La condizione dei lavoratori stranieri presenta un aspetto peculiare: essi vengono nei territori europei per svolgere le professioni meno gradite ai lavoratori italiani (spesso pur essendo dotati di un livello di istruzione superiore ed essendo inclini a una mobilità territoriale tripla rispetto a essi), ma non si accorda loro l’ingresso e la permanenza se non hanno già un lavoro. L’uguaglianza lavorativa viene concessa agli immigrati regolarizzati mediante sanatorie dopo anni di lavoro nero.

 

Un dovere che genera diritti

Il lavoro nero è una pratica (purtroppo consolidata) estremamente nociva per lo Stato poiché interrompe quel meccanismo per cui, come già descritto, il lavoratore giunge ad adempiere il dovere inderogabile di solidarietà. Il lavoro viene infatti slegato dalla sua nobile ricaduta sociale, economica e politica e sfruttato solamente per quale è: occupazione e impegno perlopiù fisico e manuale (nel caso di lavoratori stranieri). Va così ad ingrandirsi sempre più il debito “morale” che lo Stato italiano nutre nei loro confronti, siano essi emigrati dai propri paesi di origine per scopi economici o politici.

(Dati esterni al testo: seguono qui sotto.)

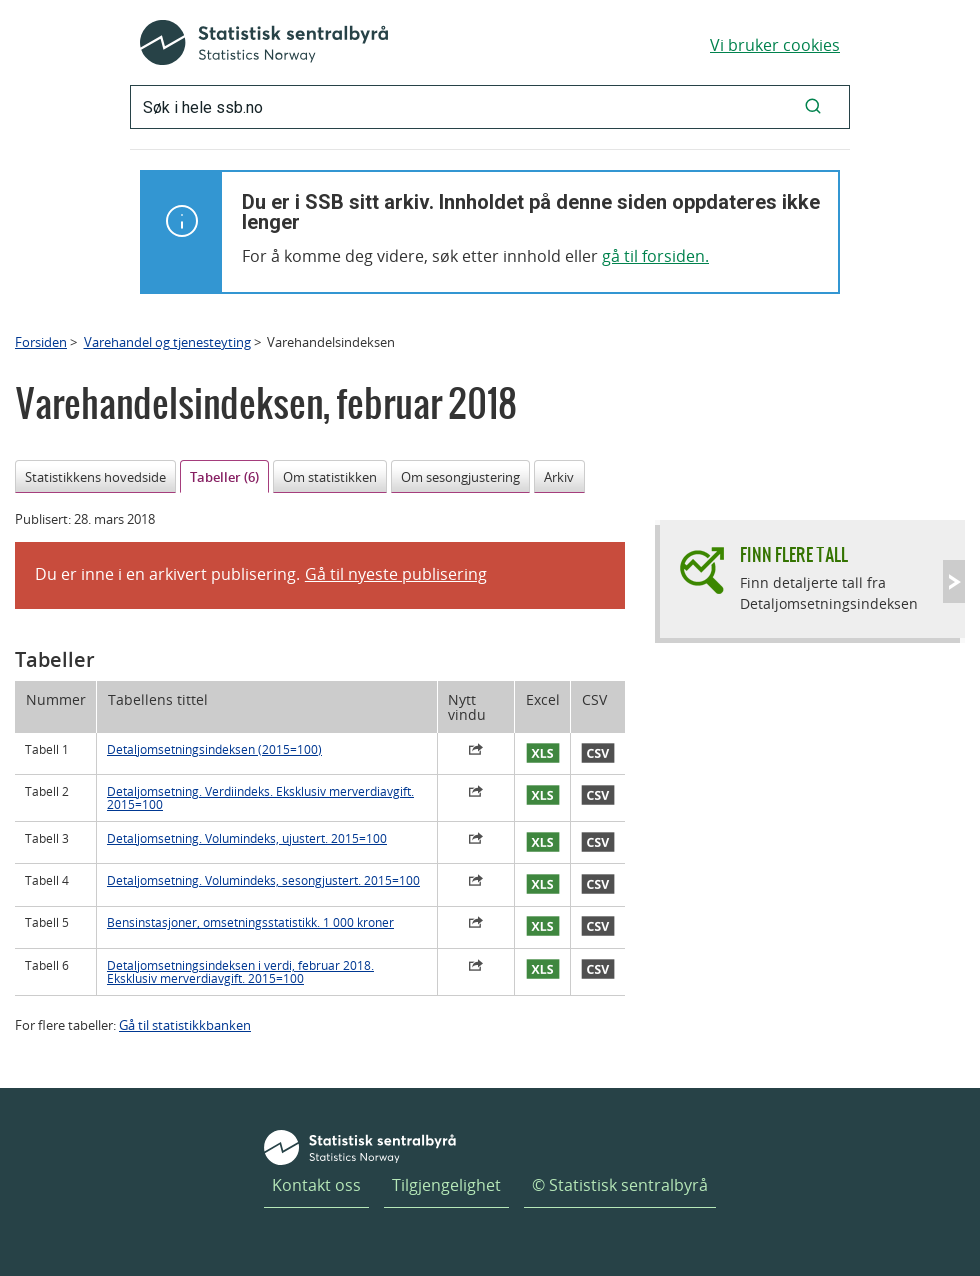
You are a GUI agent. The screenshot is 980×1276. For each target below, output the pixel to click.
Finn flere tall (794, 554)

Anche interpretando il fenomeno dei recenti flussi migratori in chiave puramente giuridica, si perviene a un medesimo “stallo”. L’articolo 13.2 della Dichiarazione universale dei diritti dell’uomo recita: «Ogni individuo ha diritto di lasciare qualsiasi paese, incluso il proprio e di ritornare nel proprio paese». Sul piano teorico, al diritto di emigrare riconosciuto da uno Stato dovrebbe corrispondere un dovere di ammissione da parte di altri Stati, mentre l’imperfezione della comunità internazionale non consente questa reciprocità. Ciò determina una grande ingiustizia nei confronti di centinaia di migliaia di profughi che, con l’irruenza e la frequente drammaticità dei attuali flussi migratori, ci incalzano sempre più a scrivere un nuovo capitolo del diritto internazionale. È infatti necessario inaugurare al più presto un inedito corso giuridico, in grado di superare l’idea (già in parte tramontata) dello Stato-Nazione e approdare a un più auspicabile diritto europeo solidale, inclusivo, umano.